C’est outre-Atlantique qu’elle a rencontré les sœurs franciscaines de l’Eucharistie, une congrégation fondée en 1976, dans laquelle elle a décidé d’entrer au début des années 2000 (elle prononce ses vœux définitifs en 2006). Souvent très diplômées, les religieuses de cette congrégation travaillent dans la société – c’est notamment à l’une d’entre elles, Sœur Judith Zoebelein, que l’on doit l’installation d’Internet au Vatican en 1995.
Spécialisée en bioéthique
Sœur Petrini a travaillé pendant 16 ans (2005-2016) au sein de la Congrégation pour l’Évangélisation des peuples. Dans le même temps, elle a enseigné l’économie et la sociologie des processus économiques à l’Université pontificale Saint-Thomas-d’Aquin (Angelicum), à Rome, se spécialisant en politique sanitaire et en bioéthique.

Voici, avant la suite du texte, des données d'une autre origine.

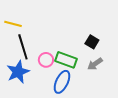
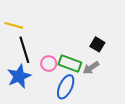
gray arrow: (95, 64) -> (91, 68), moved

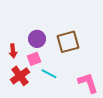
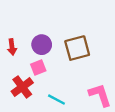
red arrow: (13, 51) -> (12, 47), moved
cyan line: (49, 74) -> (57, 100), moved

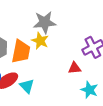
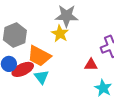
orange trapezoid: (21, 51) -> (39, 56), moved, turned 100

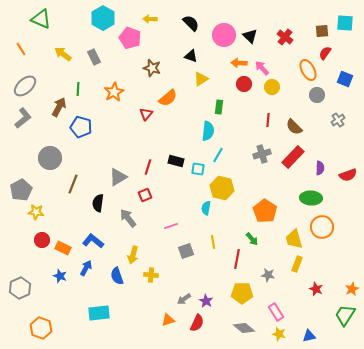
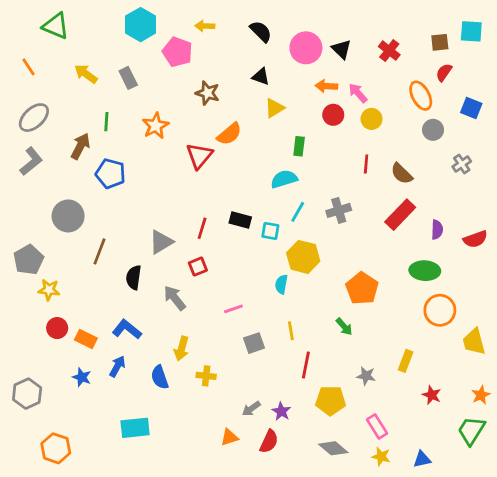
red triangle: (146, 114) -> (199, 156), size x1.5
cyan semicircle: (208, 131) -> (284, 179), turned -114
gray cross: (262, 154) -> (339, 210), moved
yellow trapezoid: (294, 239) -> (474, 342), moved
red line: (237, 259) -> (306, 365), moved

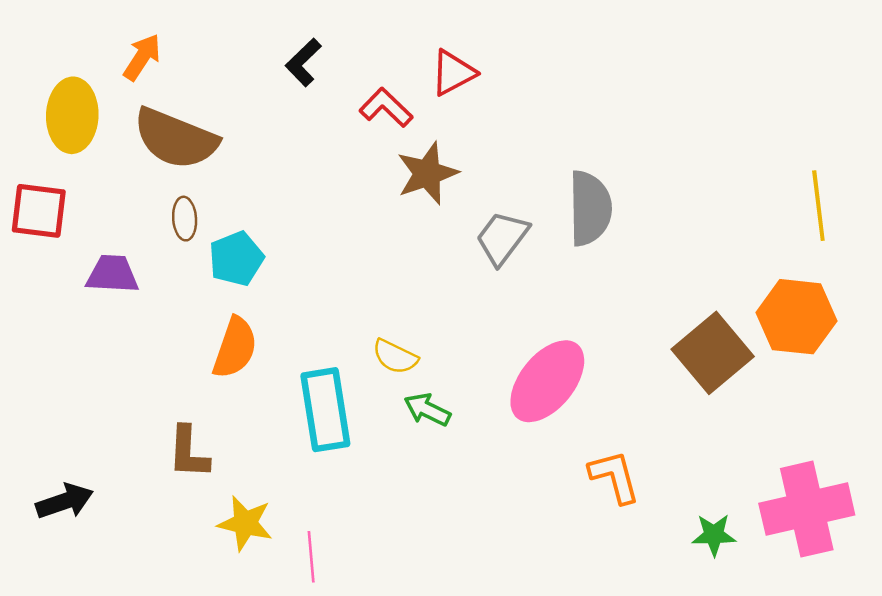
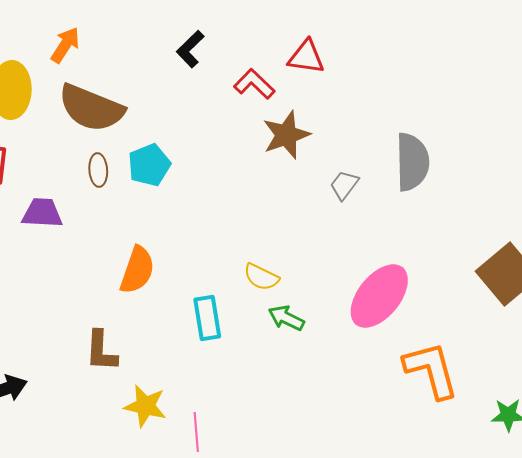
red triangle: (453, 73) -> (306, 57), turned 36
gray trapezoid: (502, 238) -> (344, 185), size x0.7
cyan pentagon: (236, 259) -> (149, 165), moved
cyan rectangle: (325, 410) -> (207, 318), size x0.7
orange L-shape: (614, 477) -> (431, 370), size x1.4

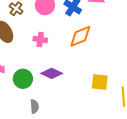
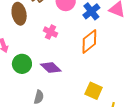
orange diamond: (80, 36) -> (89, 41), turned -35
gray semicircle: (34, 106) -> (39, 97), moved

Le 4 novembre 2021, elle est devenue – à la surprise générale – la ‘numéro 2’ du Gouvernorat de l’État de la Cité du Vatican, une responsabilité inédite pour une femme. Elle avait pour mission d’assister le cardinal Fernando Vérgez Alzaga, qu’elle s’apprête à remplacer. En 2022, le pape François l’a aussi nommée membre du dicastère pour les Évêques, l’entité chargée de la nomination des évêques. Le pontife lui a ensuite fait intégrer le conseil des membres de l’Administration du patrimoine du Saint-Siège (APSA, la 'banque centrale’ du Vatican).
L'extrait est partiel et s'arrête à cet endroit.